Nous avons donc fait simple : elle a écrit son grand oral, son accompagnatrice l’a lu, et a ensuite informé le jury qu’elles s’en allaient toutes les deux et que ce n’était pas grave. Parce que le jury était un peu déstabilisé, forcément, et embêté : les collègues veulent bien faire les choses, en général.
Alice est ressortie fatiguée mais apte à communiquer avec moi, et tournée vers de nouveaux projets. Le but est donc atteint : traverser sa scolarité secondaire sans s’abîmer. Avec en cadeau bonus le bac, pour lequel elle a bossé avec un grand sérieux.
Sauf que seuls, nous n’aurions sans doute pas réussi ; au moins pas ainsi, mais peut-être pas du tout.
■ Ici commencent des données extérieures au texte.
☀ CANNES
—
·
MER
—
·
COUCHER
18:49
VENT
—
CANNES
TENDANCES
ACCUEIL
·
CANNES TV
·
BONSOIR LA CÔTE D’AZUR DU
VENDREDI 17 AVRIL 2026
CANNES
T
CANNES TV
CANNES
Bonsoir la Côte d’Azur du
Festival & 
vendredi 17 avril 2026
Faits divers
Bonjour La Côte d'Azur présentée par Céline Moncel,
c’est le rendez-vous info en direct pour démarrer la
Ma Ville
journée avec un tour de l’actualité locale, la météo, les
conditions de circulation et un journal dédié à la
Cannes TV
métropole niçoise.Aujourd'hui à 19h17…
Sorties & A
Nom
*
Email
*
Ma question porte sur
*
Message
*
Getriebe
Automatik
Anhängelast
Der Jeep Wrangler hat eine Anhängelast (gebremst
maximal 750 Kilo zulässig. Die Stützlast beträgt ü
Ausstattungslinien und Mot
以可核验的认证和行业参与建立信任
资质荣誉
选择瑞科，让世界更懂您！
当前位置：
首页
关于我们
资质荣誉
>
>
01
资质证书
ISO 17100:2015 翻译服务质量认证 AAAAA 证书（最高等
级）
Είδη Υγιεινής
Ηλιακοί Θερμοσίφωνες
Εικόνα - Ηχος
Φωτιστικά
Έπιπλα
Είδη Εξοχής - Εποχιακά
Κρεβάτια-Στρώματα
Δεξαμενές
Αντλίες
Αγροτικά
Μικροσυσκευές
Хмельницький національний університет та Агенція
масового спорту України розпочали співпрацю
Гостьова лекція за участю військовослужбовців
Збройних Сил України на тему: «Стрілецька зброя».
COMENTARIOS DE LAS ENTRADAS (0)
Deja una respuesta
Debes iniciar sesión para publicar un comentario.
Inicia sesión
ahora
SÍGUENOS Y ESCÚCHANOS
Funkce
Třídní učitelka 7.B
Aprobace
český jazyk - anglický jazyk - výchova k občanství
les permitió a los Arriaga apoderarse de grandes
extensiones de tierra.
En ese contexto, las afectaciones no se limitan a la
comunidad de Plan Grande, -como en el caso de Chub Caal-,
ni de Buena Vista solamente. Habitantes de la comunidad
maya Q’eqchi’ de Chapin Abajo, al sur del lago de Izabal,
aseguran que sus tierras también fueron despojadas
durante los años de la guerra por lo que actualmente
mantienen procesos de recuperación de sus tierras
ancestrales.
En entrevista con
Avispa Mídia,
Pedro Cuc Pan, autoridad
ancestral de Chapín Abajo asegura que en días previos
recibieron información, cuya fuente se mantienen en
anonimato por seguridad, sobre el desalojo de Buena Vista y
L’équipe de vie scolaire, en collaboration constante avec l’infirmière, nous ont proposé des aménagements de scolarité auxquels nous n’avions pas pensé, dès la seconde, avec une intelligence et une bienveillance formidables ;
Le secrétariat a été d’une vigilance continue pour nous transmettre les documents, demander les aménagements, vérifiant toujours que la communication fonctionnait ;
L’équipe de direction est montée au créneau pour plaider la cause d’Alice, a organisé ses épreuves de bac, a communiqué avec l’établissement d’accueil pour les épreuves, a répondu aux dizaines de mails et de coups de téléphone de la maman souvent angoissée que j’ai été ;
Des inspecteurs se sont mobilisés, par exemple pour aménager l’épreuve pratique de NSI, avec un naturel et une efficacité désarmants. L’épreuve s’est super bien passée d’ailleurs ;
Les enseignants se sont adaptés, devant des situations inédites. Ils ont été fidèles et constants, acceptant de suivre Alice sur ses trois années pour ne pas changer ses repères (merci David !) ;
Marie, l’AED qui a accompagné Alice, a même pris un jour de congé pour venir avec elle au grand oral… Sans nous le dire, juste comme une évidence.
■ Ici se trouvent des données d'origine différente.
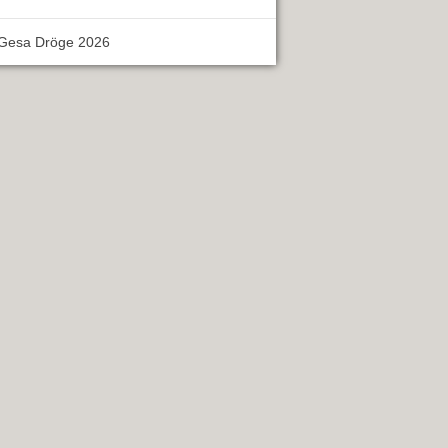
 Gesa Dröge 2026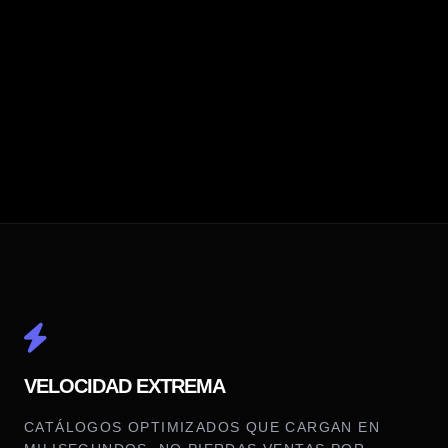
VELOCIDAD EXTREMA
CATÁLOGOS OPTIMIZADOS QUE CARGAN EN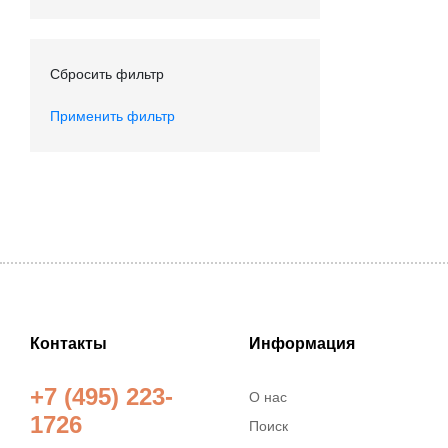
Сбросить фильтр
Применить фильтр
Контакты
Информация
+7 (495) 223-
О нас
1726
Поиск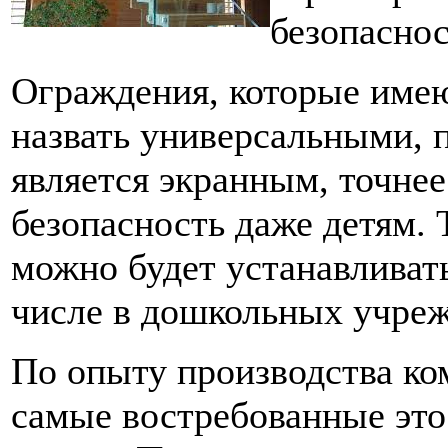
безопаснос
Ограждения, которые имею
назвать универсальными, 
является экранным, точне
безопасность даже детям.
можно будет устанавливат
числе в дошкольных учреж
По опыту производства ко
самые востребованные это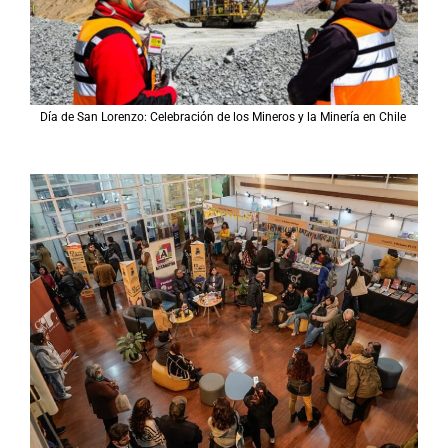
Día de San Lorenzo: Celebración de los Mineros y la Minería en Chile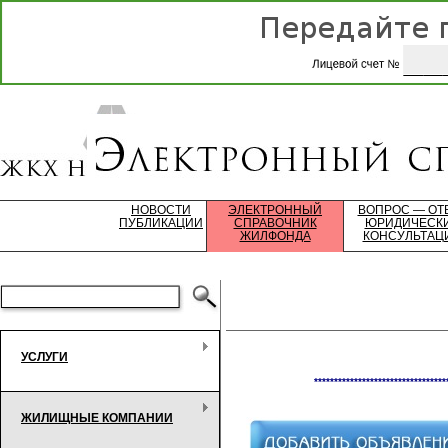
НОВОСТИ
ЭЛЕКТРОННЫЙ
ВОПРОС — ОТ
ПУБЛИКАЦИИ
СПРАВОЧНИК
ЮРИДИЧЕСК
ЖИЛФОНДА
КОНСУЛЬТАЦ
УСЛУГИ
*********************************
ЖИЛИЩНЫЕ КОМПАНИИ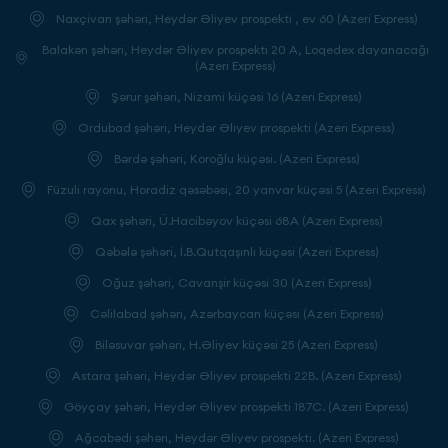
Naxçivan şəhəri, Heydər Əliyev prospekti , ev 60 (Azeri Express)
Balakən şəhəri, Heydər Əliyev prospekti 20 A, Loqedex dayanacağı
(Azeri Express)
Şərur şəhəri, Nizami küçəsi 16 (Azeri Express)
Ordubad şəhəri, Heydər Əliyev prospekti (Azeri Express)
Bərdə şəhəri, Koroğlu küçəsi. (Azeri Express)
Füzuli rayonu, Horadiz qəsəbəsi, 20 yanvar küçəsi 5 (Azeri Express)
Qax şəhəri, Ü.Hacibəyov küçəsi 68A (Azeri Express)
Qəbələ şəhəri, İ.B.Qutqaşınlı küçəsi (Azeri Express)
Oğuz şəhəri, Cavanşir küçəsi 30 (Azeri Express)
Cəlilabad şəhəri, Azərbaycan küçəsi (Azeri Express)
Biləsuvar şəhəri, H.Əliyev küçəsi 25 (Azeri Express)
Astara şəhəri, Heydər Əliyev prospekti 22B. (Azeri Express)
Göyçay şəhəri, Heydər Əliyev prospekti 187C. (Azeri Express)
Ağcabədi şəhəri, Heydər Əliyev prospekti. (Azeri Express)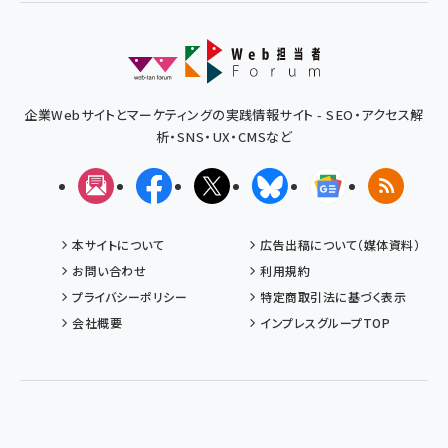
企業Webサイトとマーケティングの実践情報サイト - SEO・アクセス解
析・SNS・UX・CMSなど
メルマガ
Facebook
X(エックス)
Bluesky
Googleニュ
RSS
本サイトについて
広告出稿について（媒体資料）
お問い合わせ
利用規約
プライバシーポリシー
特定商取引法に基づく表示
会社概要
インプレスグループTOP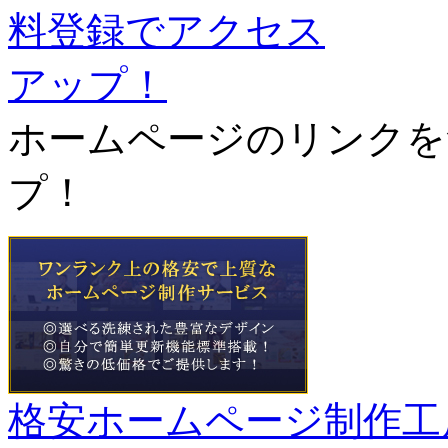
ホームページのリンクを
プ！
格安ホームページ制作工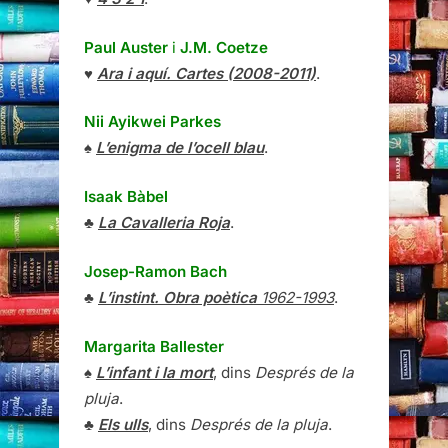
Paul Auster
i
J.M. Coetze
♥
Ara i aquí. Cartes (2008-2011)
.
Nii Ayikwei Parkes
♠
L’enigma de l’ocell blau
.
Isaak Bàbel
♣
La Cavalleria Roja
.
Josep-Ramon Bach
♣
L’instint. Obra poètica
1962-1993
.
Margarita Ballester
♠
L’infant i la mort
, dins
Després de la
pluja
.
♣
Els ulls
, dins
Després de la pluja
.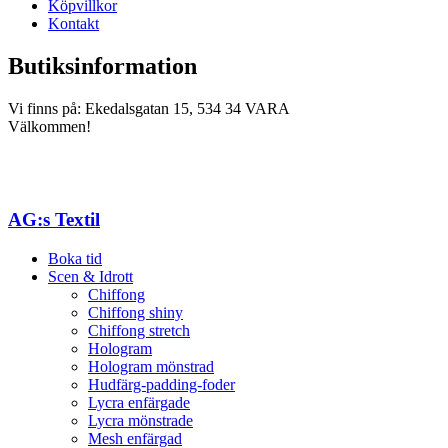
Köpvillkor
Kontakt
Butiksinformation
Vi finns på: Ekedalsgatan 15, 534 34 VARA
Välkommen!
AG:s Textil
Boka tid
Scen & Idrott
Chiffong
Chiffong shiny
Chiffong stretch
Hologram
Hologram mönstrad
Hudfärg-padding-foder
Lycra enfärgade
Lycra mönstrade
Mesh enfärgad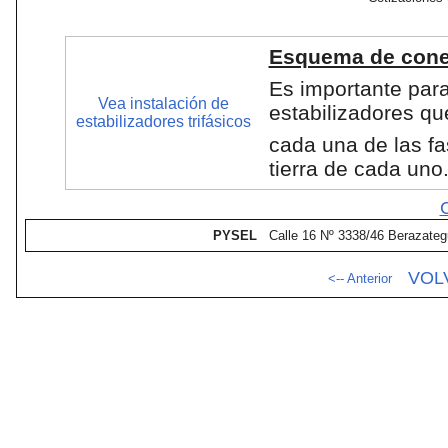
Esquema de conex
Es importante para
Vea instalación de
estabilizadores q
estabilizadores trifásicos
cada una de las fa
tierra de cada uno
PYSEL
Calle 16 Nº 3338/46 Berazateg
VOL
<-- Anterior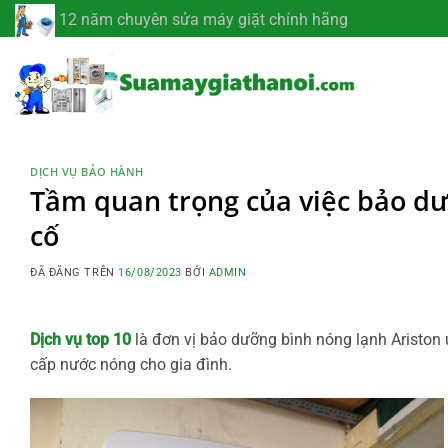
Chuyển
12 năm chuyên sửa máy giặt chính hãng
đến
nội
dung
DỊCH VỤ BẢO HÀNH
Tầm quan trọng của việc bảo dư
cố
ĐÃ ĐĂNG TRÊN
16/08/2023
BỞI
ADMIN
Dịch vụ top 10
là đơn vị bảo dưỡng bình nóng lạnh Ariston 
cấp nước nóng cho gia đình.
Personne, mais absolument personne ne nous a jamais dit ni sous-entendu qu’Alice “n’avait qu’à respirer un bon coup de se lancer”, par exemple. Toutes et tous l’ont et nous ont respectés, et ont eu l’air de la faire de façon naturelle.
Alors autant je me suis insurgée (et je continuerai) contre l’institution au niveau national, autant aujourd’hui je veux remercier publiquement cette équipe et ces personnes, singulières, qui ont permis qu’Alice arrive au bac. Grâce à elles et eux, Alice forme des projets nouveaux et personnels, qui ne seraient pas possibles sans ce fichu bac.
Mesdames, messieurs, vous avez participé à la construction de la vie d’une jeune personne extraordinaire.
Merci.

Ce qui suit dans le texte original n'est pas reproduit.